I’ve been talking a lot lately about moving forward.  Pushing onwards, growing and learning.  Over this past month I’ve visited a new country, and even a new continent.  I have gone to places that I only imagined that I would visit.  Antarctica is still sinking in and almost feels like a dream.  It was absolutely incredible.   But as I’ve pushed into Brazil this past week I am starting to face some of the challenges I was confronted with when I started traveling.  I look back to the first time I backpacked alone and the stress of visiting a bank, and the reward of getting through tough situations by learning.  Over the past 18 months or so I have been living in the shelter of my ability to speak Spanish, but now that I’ve crossed into Brazil, I am re-learning, and it is exciting.  It actually draws me back to memories of my first true travel adventure which was to Japan.

My golden temple

When I was only thirteen years old I managed to “trick” my parents into letting me go on an exchange to Japan for a summer.  The experience changed my life for ever, and will always remain etched on my mind.  People ask me all the time which city is my favourite, and I always throw the city of Kyoto in the mix.  You see, Kyoto managed to stimulate my imagination like no other city I have ever been to.  It showed me to the point that I realized the world was a very different place than what I knew.  But most of all Kyoto taught me to never stop exploring like a child.

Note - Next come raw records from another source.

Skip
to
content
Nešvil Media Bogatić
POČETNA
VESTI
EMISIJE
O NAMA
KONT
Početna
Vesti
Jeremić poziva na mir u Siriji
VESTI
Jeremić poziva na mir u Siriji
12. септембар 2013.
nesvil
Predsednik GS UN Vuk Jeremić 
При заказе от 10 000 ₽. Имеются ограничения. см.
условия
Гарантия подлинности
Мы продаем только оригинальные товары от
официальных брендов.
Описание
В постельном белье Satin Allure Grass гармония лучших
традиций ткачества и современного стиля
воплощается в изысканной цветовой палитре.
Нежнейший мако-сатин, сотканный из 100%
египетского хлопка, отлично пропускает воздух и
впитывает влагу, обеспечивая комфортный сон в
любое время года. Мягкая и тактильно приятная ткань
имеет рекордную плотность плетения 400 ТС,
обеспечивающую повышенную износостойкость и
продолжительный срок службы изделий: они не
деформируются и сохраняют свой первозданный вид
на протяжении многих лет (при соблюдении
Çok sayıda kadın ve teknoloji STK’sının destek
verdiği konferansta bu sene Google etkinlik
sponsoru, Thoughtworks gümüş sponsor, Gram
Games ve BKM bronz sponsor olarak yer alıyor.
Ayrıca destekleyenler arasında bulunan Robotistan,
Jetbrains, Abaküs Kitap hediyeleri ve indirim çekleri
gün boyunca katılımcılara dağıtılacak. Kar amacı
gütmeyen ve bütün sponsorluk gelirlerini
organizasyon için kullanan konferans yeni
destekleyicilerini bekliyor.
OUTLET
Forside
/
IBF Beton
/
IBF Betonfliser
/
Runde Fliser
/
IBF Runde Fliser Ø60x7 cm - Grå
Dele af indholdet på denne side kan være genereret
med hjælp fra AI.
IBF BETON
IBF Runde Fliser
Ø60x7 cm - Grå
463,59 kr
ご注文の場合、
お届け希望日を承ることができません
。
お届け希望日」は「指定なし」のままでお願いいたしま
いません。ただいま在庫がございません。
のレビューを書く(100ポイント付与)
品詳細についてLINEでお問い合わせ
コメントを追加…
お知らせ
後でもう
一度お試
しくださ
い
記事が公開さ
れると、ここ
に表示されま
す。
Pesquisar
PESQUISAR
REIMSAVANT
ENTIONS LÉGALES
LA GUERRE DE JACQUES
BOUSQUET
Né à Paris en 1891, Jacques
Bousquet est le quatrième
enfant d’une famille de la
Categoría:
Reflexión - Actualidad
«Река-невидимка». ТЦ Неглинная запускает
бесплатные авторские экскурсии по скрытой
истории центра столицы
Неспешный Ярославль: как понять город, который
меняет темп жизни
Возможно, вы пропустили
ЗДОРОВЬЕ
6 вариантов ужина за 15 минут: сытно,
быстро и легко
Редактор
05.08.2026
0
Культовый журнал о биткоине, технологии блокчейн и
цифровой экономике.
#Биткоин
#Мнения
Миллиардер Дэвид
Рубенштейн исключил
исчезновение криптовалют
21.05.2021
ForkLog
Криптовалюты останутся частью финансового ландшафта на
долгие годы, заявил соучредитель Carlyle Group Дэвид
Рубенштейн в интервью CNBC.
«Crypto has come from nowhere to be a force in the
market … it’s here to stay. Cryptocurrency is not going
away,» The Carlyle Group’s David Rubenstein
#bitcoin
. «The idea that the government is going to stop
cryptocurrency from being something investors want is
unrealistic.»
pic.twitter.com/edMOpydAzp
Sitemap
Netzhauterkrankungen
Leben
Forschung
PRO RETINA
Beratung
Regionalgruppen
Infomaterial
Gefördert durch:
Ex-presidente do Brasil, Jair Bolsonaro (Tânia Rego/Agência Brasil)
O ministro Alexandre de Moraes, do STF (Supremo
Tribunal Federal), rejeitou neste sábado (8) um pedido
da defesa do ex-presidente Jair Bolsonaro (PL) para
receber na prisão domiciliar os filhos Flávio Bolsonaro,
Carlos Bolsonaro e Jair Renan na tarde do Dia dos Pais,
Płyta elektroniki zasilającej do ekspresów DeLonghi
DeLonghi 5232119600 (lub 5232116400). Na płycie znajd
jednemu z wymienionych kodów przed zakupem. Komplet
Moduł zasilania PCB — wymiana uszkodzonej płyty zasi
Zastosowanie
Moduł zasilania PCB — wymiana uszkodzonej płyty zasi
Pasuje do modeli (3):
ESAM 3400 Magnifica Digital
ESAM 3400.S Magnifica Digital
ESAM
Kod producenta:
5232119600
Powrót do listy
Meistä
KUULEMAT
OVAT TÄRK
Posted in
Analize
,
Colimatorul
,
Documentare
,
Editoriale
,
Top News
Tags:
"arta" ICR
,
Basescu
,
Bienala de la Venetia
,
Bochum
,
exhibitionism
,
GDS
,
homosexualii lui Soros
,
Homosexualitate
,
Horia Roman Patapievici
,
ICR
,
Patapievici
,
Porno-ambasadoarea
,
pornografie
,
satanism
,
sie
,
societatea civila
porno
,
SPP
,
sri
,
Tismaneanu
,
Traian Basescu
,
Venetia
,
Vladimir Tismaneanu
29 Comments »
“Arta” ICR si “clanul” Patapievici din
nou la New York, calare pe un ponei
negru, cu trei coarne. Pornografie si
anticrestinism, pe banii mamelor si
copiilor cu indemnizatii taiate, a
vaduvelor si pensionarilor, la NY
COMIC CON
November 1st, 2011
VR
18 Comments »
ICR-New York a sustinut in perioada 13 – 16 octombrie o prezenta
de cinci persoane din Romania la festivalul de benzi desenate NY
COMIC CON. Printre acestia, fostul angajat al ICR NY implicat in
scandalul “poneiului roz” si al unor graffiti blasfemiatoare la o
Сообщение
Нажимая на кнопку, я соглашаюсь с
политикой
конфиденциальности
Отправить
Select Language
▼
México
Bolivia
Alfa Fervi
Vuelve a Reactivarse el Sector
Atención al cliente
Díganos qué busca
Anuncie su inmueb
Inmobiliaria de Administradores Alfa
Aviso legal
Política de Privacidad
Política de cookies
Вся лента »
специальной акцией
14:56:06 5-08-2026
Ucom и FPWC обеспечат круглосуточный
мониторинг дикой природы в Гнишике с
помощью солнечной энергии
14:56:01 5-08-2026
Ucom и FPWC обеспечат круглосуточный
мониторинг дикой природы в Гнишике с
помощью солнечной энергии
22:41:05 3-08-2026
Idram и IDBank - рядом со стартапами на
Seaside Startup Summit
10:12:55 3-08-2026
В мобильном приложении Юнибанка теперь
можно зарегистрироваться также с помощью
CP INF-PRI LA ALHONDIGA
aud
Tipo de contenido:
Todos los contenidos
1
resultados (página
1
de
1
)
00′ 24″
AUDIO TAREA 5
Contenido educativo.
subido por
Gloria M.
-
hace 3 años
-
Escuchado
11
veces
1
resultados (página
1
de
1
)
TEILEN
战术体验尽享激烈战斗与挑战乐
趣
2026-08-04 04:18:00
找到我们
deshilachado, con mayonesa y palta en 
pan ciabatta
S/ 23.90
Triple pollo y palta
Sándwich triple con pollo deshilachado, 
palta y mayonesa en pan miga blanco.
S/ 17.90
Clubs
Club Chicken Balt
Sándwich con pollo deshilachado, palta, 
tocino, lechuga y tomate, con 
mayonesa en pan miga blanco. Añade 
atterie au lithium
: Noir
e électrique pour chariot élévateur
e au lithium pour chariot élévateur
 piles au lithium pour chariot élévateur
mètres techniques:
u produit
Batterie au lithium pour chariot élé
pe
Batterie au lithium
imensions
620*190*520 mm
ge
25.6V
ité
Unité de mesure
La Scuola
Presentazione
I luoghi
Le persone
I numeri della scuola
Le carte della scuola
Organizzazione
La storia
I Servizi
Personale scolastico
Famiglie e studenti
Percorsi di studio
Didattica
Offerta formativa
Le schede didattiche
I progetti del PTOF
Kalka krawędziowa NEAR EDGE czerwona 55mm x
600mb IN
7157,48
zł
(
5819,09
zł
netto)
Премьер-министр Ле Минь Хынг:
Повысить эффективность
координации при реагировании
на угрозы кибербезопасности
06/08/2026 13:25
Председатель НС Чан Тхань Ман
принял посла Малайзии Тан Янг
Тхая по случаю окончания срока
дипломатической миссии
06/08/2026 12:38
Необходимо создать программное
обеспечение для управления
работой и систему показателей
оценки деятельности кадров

Kyoto is historic, it is beautiful, and it is charming.  But the thing I remember noticing more than anything was the sense of peace and calm that existed in the city.  From the rush of a busy street a path leads to the tall shrubs of bright green and lead visitors into lush parks.  It is almost as if one is crossing through the wardrobe from the Chronicals of Narnia.  The high shurbs act as a gateway for another world within the city.  Inside the park, a picturesque lake puddles in the humid air and gives a home to a great golden temple, that seems more likely to be spotted in the pages of fairy tales than a city of this size.

It is amazing that a place has managed to etch itself into my memory like Kyoto has.  I will go back to Kyoto someday, and I will explore like I did when I was thirteen.  I will play with the electronic toilets in my Kyoto hotel and I will walk through the gardens like I did the first time.  I will stand in awe as I look out at the Kyoto Imperial Palace and I wonder, though, if it will be the same as it was the first time I wandered places like Maruyama Park?  Do you have any travel experiences where you’ve gone and returned years later?  How did they feel upon your return?